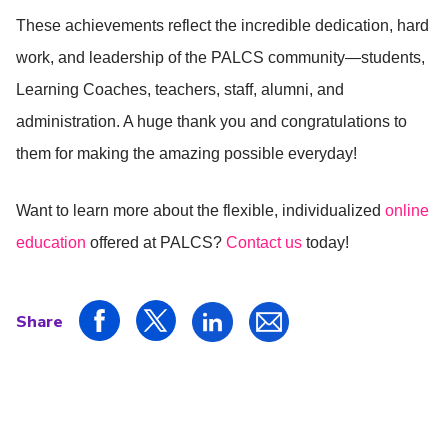
These achievements reflect the incredible dedication, hard
work, and leadership of the PALCS community—students,
Learning Coaches, teachers, staff, alumni, and
administration. A huge thank you and congratulations to
them for making the amazing possible everyday!
Want to learn more about the flexible, individualized
online
education
offered at PALCS?
Contact us
today!
Share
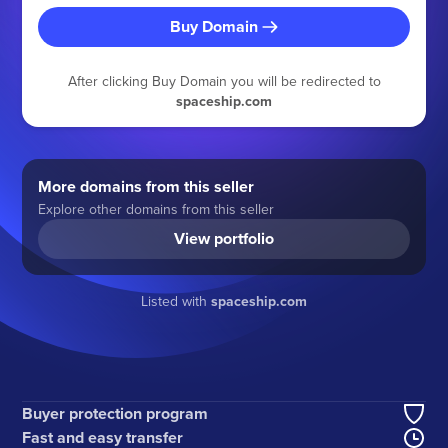
Buy Domain
After clicking Buy Domain you will be redirected to
spaceship.com
More domains from this seller
Explore other domains from this seller
View portfolio
Listed with
spaceship.com
Buyer protection program
Fast and easy transfer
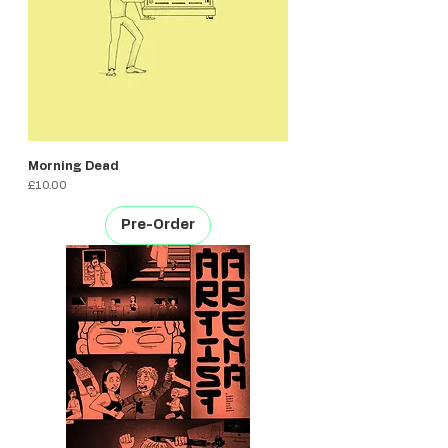
Morning Dead
Price
£10.00
Pre-Order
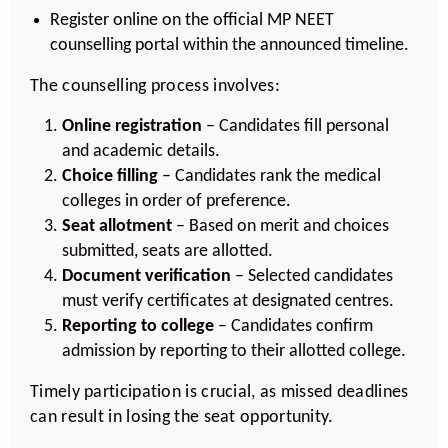
Register online on the official MP NEET
counselling portal within the announced timeline.
The counselling process involves:
Online registration
– Candidates fill personal
and academic details.
Choice filling
– Candidates rank the medical
colleges in order of preference.
Seat allotment
– Based on merit and choices
submitted, seats are allotted.
Document verification
– Selected candidates
must verify certificates at designated centres.
Reporting to college
– Candidates confirm
admission by reporting to their allotted college.
Timely participation is crucial, as missed deadlines
can result in losing the seat opportunity.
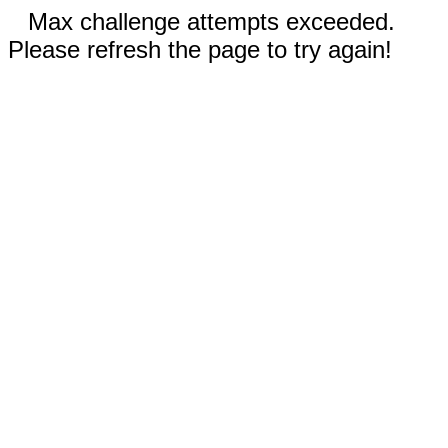
Max challenge attempts exceeded.
Please refresh the page to try again!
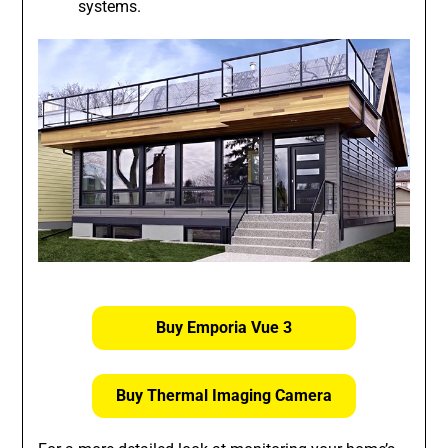
systems.
Buy Emporia Vue 3
Buy Thermal Imaging Camera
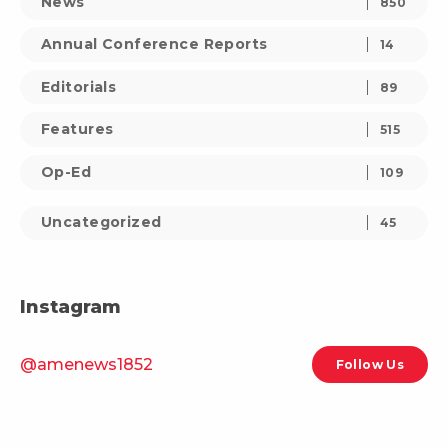
News
850
Annual Conference Reports
14
Editorials
89
Features
515
Op-Ed
109
Uncategorized
45
Instagram
@amenews1852
Follow Us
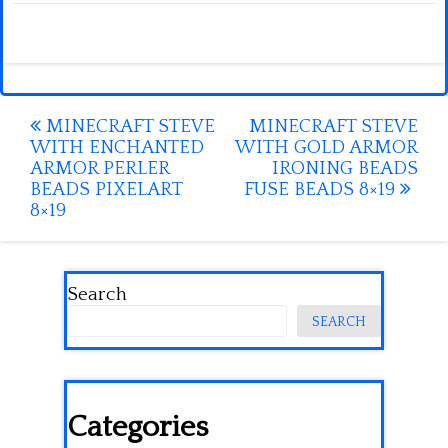
Post
MINECRAFT STEVE
MINECRAFT STEVE
WITH ENCHANTED
WITH GOLD ARMOR
navigation
ARMOR PERLER
IRONING BEADS
BEADS PIXELART
FUSE BEADS 8×19
8×19
Search
SEARCH
Categories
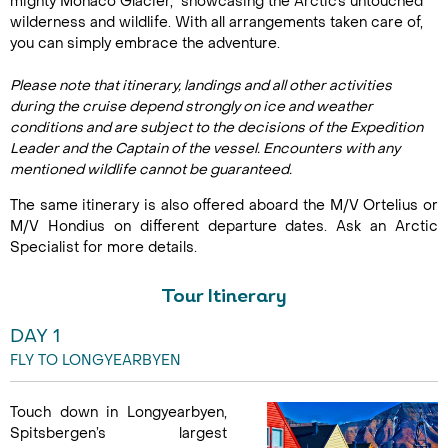
mighty Monaco Glacier, showcasing the Arctic’s untouched
wilderness and wildlife. With all arrangements taken care of,
you can simply embrace the adventure.
Please note that itinerary, landings and all other activities
during the cruise depend strongly on ice and weather
conditions and are subject to the decisions of the Expedition
Leader and the Captain of the vessel. Encounters with any
mentioned wildlife cannot be guaranteed.
The same itinerary is also offered aboard the M/V Ortelius or
M/V Hondius on different departure dates. Ask an Arctic
Specialist for more details.
Tour Itinerary
DAY 1
FLY TO LONGYEARBYEN
Touch down in Longyearbyen,
Spitsbergen’s largest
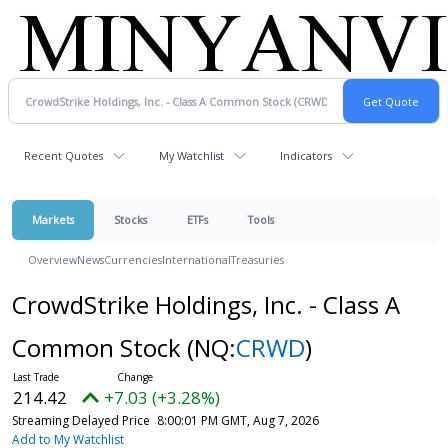
Recent Quotes
My Watchlist
Indicators
Markets
Stocks
ETFs
Tools
Overview
News
Currencies
International
Treasuries
CrowdStrike Holdings, Inc. - Class A
Common Stock
(NQ:
CRWD
)
214.42
+7.03 (+3.28%)
Streaming Delayed Price
8:00:01 PM GMT, Aug 7, 2026
Add to My Watchlist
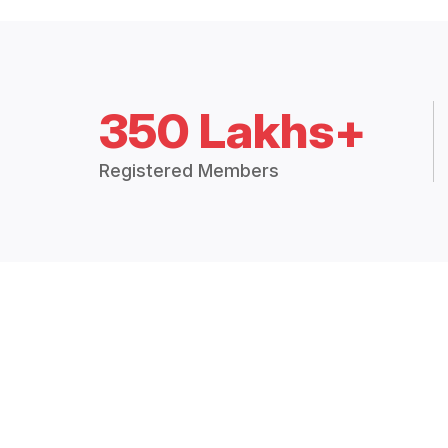
350 Lakhs+
Registered Members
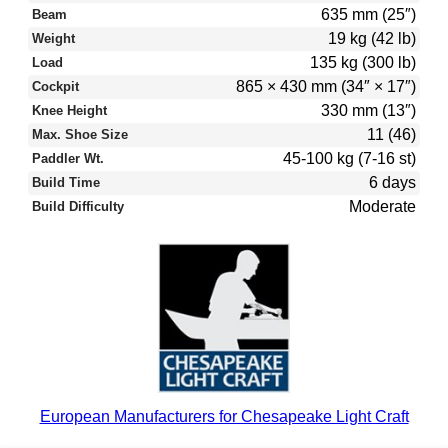
635 mm (25″)
Beam
19 kg (42 lb)
Weight
135 kg (300 lb)
Load
865 × 430 mm (34″ × 17″)
Cockpit
330 mm (13″)
Knee Height
11 (46)
Max. Shoe Size
45-100 kg (7-16 st)
Paddler Wt.
6 days
Build Time
Moderate
Build Difficulty
European Manufacturers for Chesapeake Light Craft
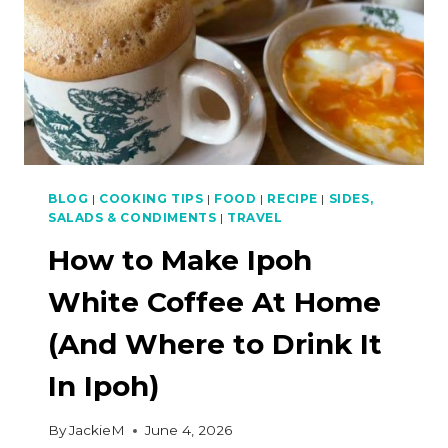
BLOG
|
COOKING TIPS
|
FOOD
|
RECIPE
|
SIDES,
SALADS & CONDIMENTS
|
TRAVEL
How to Make Ipoh
White Coffee At Home
(And Where to Drink It
In Ipoh)
By
JackieM
June 4, 2026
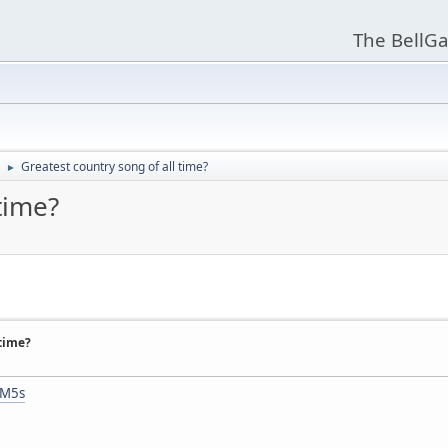
The BellGa
Greatest country song of all time?
►
time?
 time?
mM5s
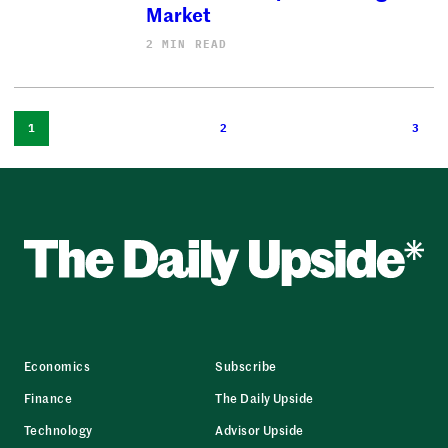
Market
2 MIN READ
1
2
3
Economics
Subscribe
Finance
The Daily Upside
Technology
Advisor Upside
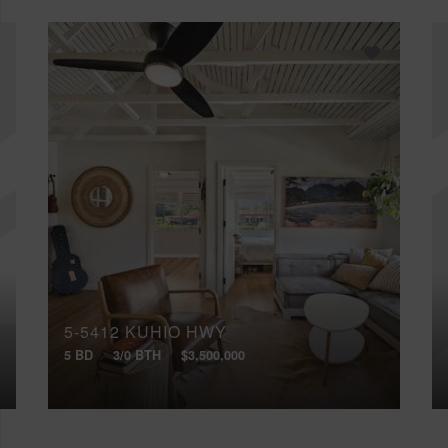
5-5412 KUHIO HWY
5 BD
3/0 BTH
$3,500,000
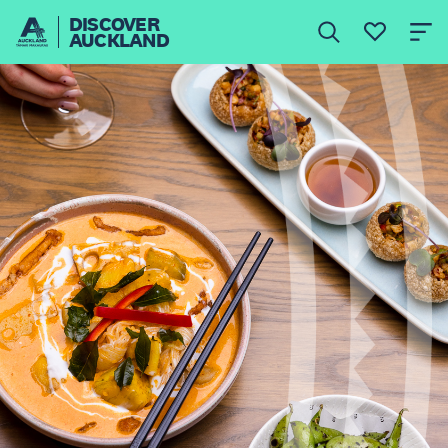
DISCOVER
AUCKLAND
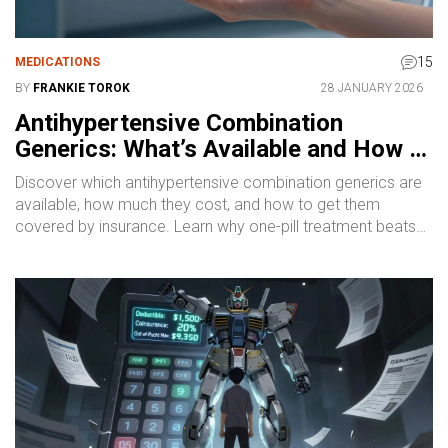
15
MEDICATIONS
BY
FRANKIE TOROK
28 JANUARY 2026
Antihypertensive Combination
Generics: What’s Available and How to
Get Them
Discover which antihypertensive combination generics are
available, how much they cost, and how to get them
covered by insurance. Learn why one-pill treatment beats
multiple pills for blood pressure control.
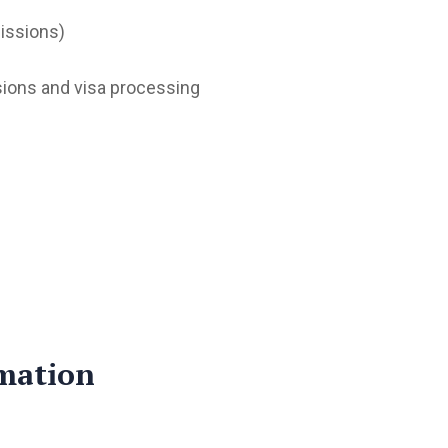
issions)
sions and visa processing
mation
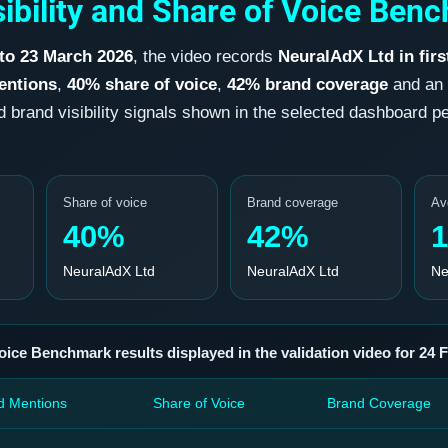
ibility and Share of Voice Benc
 to 23 March 2026
, the video records
NeuralAdX Ltd in firs
entions
,
40% share of voice
,
42% brand coverage
and an
rand visibility signals shown in the selected dashboard peri
Share of voice
Brand coverage
Av
40%
42%
1
NeuralAdX Ltd
NeuralAdX Ltd
Ne
oice Benchmark results displayed in the validation video for 24 
d Mentions
Share of Voice
Brand Coverage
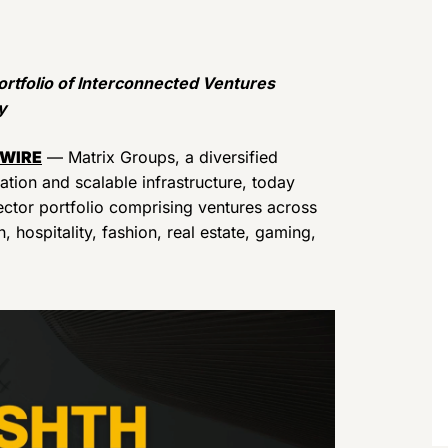
rtfolio of Interconnected Ventures
y
 WIRE
— Matrix Groups, a diversified
ation and scalable infrastructure, today
ector portfolio comprising ventures across
, hospitality, fashion, real estate, gaming,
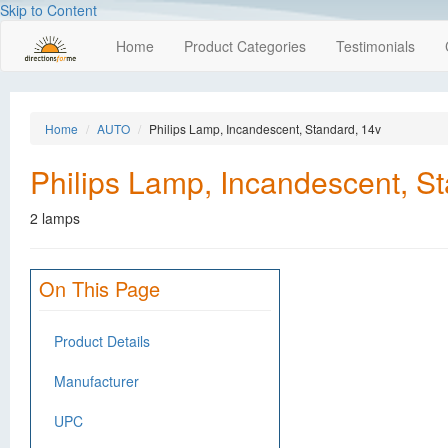
Skip to Content
Home
Product Categories
Testimonials
Home
AUTO
Philips Lamp, Incandescent, Standard, 14v
Philips Lamp, Incandescent, S
2 lamps
On This Page
Product Details
Manufacturer
UPC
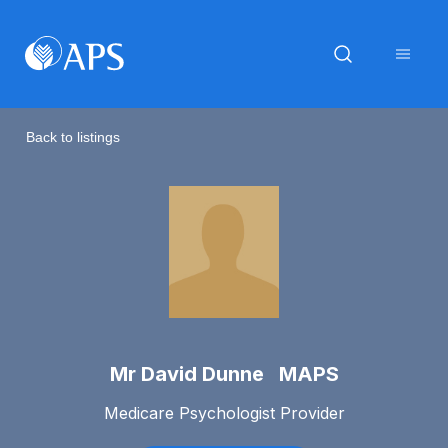
Back to listings
Mr David Dunne MAPS
Medicare Psychologist Provider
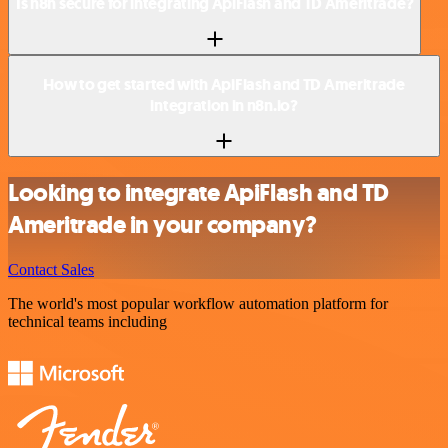
Is n8n secure for integrating ApiFlash and TD Ameritrade?
How to get started with ApiFlash and TD Ameritrade
integration in n8n.io?
Looking to integrate ApiFlash and TD
Ameritrade in your company?
Contact Sales
The world's most popular workflow automation platform for
technical teams including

-=-=-

In the entries, find every line holding "BEADS" and copy it.

IRONING BEADS
BEADS PIXELART
FUSE BEADS 8×19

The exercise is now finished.